A recent Yale study provides evidence for a link between non-alcoholic fatty liver disease (NAFLD) and type 2 diabetes — two extremely common diseases affecting millions of patients in America and around the world.
Insulin resistance, caused by the body’s incorrect use of insulin, produces a harmful increase in blood sugar and is a major cause of type 2 diabetes. The Mayo Clinic’s website states that NAFLD occurs when extra fat builds up in liver cells for reasons other than excessive alcohol consumption. The clinic estimates that NAFLD affects 80 to 100 million people worldwide, and according to Yale School of Medicine professor Gerald Shulman, people who have type 2 diabetes often also have NAFLD.
In the study, which was published in the Journal of Clinical Investigation on Oct. 17, Shulman and his researchers hypothesized and found that the causal link between NAFLD and type 2 diabetes results from an existing molecular mechanism.
Shulman expressed his excitement regarding the research results, noting that finding the “missing link” in the causal relationship between NAFLD and type 2 diabetes can lead to new drug therapies and mechanisms for treatment.
According to the Centers for Disease Control and Prevention, 9.3 percent of the United States population suffers from diabetes. While type 1 diabetes predominantly affects young people, type 2 diabetes accounts for 95 percent of all diagnosed cases of the disease in American adults.
However, according to Max Petersen MED ’18, lead author of the study, “some children are now developing type 2 diabetes, a disease that is linked to obesity and ectopic lipid accumulation.”

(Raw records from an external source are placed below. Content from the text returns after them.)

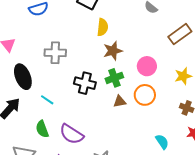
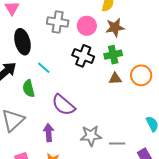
pink circle: (147, 66) -> (87, 26), moved
green semicircle: (42, 129) -> (29, 88), moved

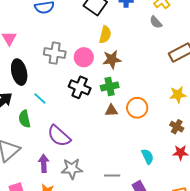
gray star: (91, 136) -> (72, 169), moved

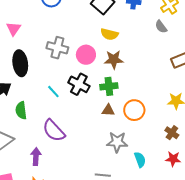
yellow semicircle: (105, 35) -> (109, 34), turned 84
cyan line: (40, 98) -> (53, 92), moved
gray star: (72, 169) -> (117, 142), moved

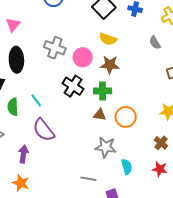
gray semicircle: (161, 27) -> (155, 43), moved
cyan line: (53, 92) -> (36, 100), moved

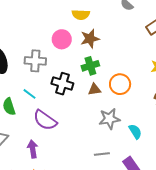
gray cross: (55, 48) -> (35, 61), moved
black cross: (73, 86) -> (62, 84), moved

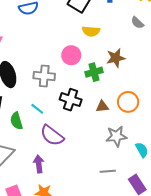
brown star: (90, 39) -> (116, 58), moved
green cross: (90, 66) -> (94, 72), moved

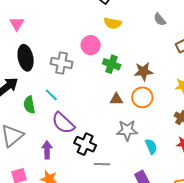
brown star: (116, 58) -> (143, 71), moved
green cross: (94, 72) -> (112, 64), turned 30
black cross: (71, 100) -> (85, 144), moved
gray line: (108, 171) -> (102, 164), moved

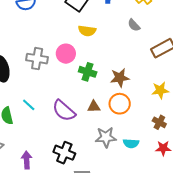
gray cross: (62, 63) -> (37, 59), moved
purple semicircle: (63, 123) -> (64, 111), moved
cyan semicircle: (151, 146) -> (131, 143), moved, turned 119

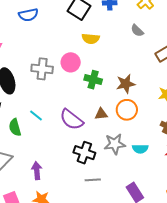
black cross: (64, 153) -> (84, 153), moved

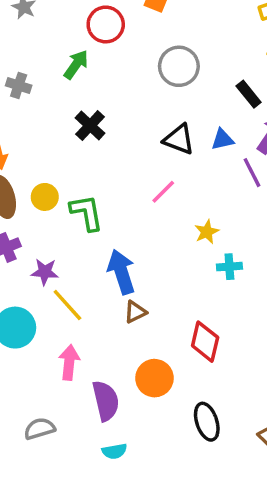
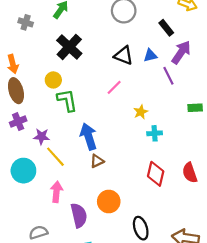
black cross: (90, 126) -> (69, 47), size x1.4
yellow circle: (45, 197) -> (53, 80), moved
red diamond: (205, 342) -> (156, 174), moved

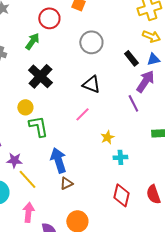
blue triangle: (150, 55) -> (153, 59), moved

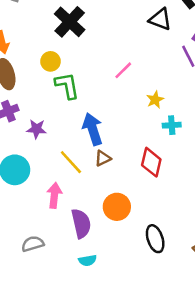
black triangle: (91, 84) -> (160, 19), moved
yellow line: (27, 179) -> (71, 162), moved
red diamond: (121, 195) -> (151, 162), moved

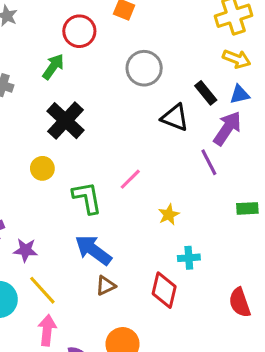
green L-shape: (67, 86) -> (87, 198), moved
cyan cross: (172, 125) -> (189, 258), moved
blue arrow: (93, 129) -> (93, 250), turned -36
yellow line: (71, 162) -> (42, 290), moved

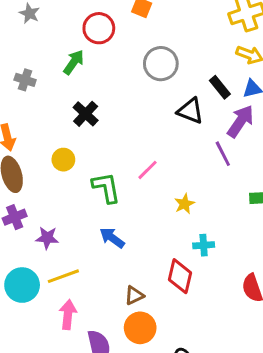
black cross: (65, 121) -> (86, 114), size x0.7
blue arrow: (93, 250) -> (112, 238), size x0.7
brown triangle: (106, 286) -> (134, 295), moved
yellow line: (42, 290) -> (63, 276), turned -68

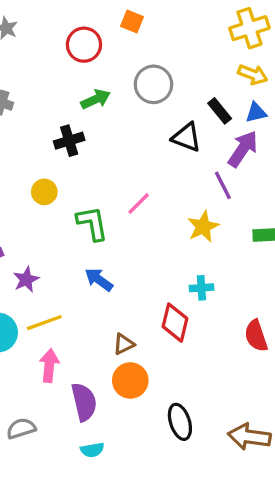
green arrow: (74, 62) -> (96, 99), moved, turned 30
black cross: (86, 114) -> (69, 141), turned 30
yellow star: (184, 204) -> (203, 227), moved, size x1.4
purple star: (47, 238) -> (26, 280), turned -30

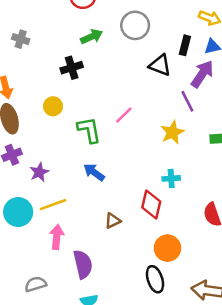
black rectangle: (220, 111) -> (185, 45), turned 54
orange circle: (130, 380) -> (167, 248), moved

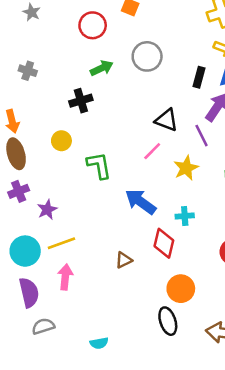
black triangle: (160, 65) -> (167, 120), moved
pink line: (124, 115) -> (152, 151), moved
blue arrow: (94, 172) -> (141, 202), moved, size x1.4
purple semicircle: (83, 264) -> (29, 293), moved

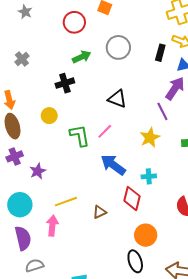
gray cross: (28, 71) -> (22, 59), turned 32
black rectangle: (199, 77) -> (160, 53), moved
black triangle: (167, 120) -> (117, 99), moved
pink line: (152, 151) -> (105, 131), moved
yellow line: (61, 243) -> (66, 202), moved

Despite this strong prominence in various diseases, Petersen described NAFLD as a “silent epidemic,” adding that although a third of the US population lives with the disease, many are not aware of their condition.
The research was a collaboration between the Shulman lab and the lab of medical school professor Jesse Rinehart. According to the study, liver insulin resistance in NAFLD mouse models occurs when the amino acid threonine undergoes phosphorylation — the addition of a phosphate group to a molecule.
“When you phosphorylate that threonine, insulin receptor activity goes basically to zero,” Petersen said. When activity between insulin receptors and cells decreases, cells cannot correctly respond to insulin, and thus develop insulin resistance.
According to the study, in mouse models of NAFLD, the researchers mutated this threonine molecule into another amino acid: an alanine which cannot undergo phosphorylation. The study stated that these mice did not develop hepatic insulin resistance, demonstrating the possibility of preventing insulin resistance despite the presence of fatty liver disease. Thus, preventing threonine phosphorylation could potentially treat type 2 diabetes.
“Our work really identifies a negative consequence of NAFLD and provides impetus to identify people with NAFLD,” Petersen said.
He added that in addition, by identifying this “missing” or “final” link in the causal relationship between NAFLD and type 2 diabetes, the researchers have found a “specific molecular mechanism” that can be targeted for future development of drug therapies and treatments.
According to Shulman, future research into the link between NAFLD and type 2 diabetes can concern various treatment mechanisms and drug therapies that were previously not possible.
Shulman is co-director of the Yale Diabetes Research Center and serves as an investigator of the Howard Hughes Medical Institute.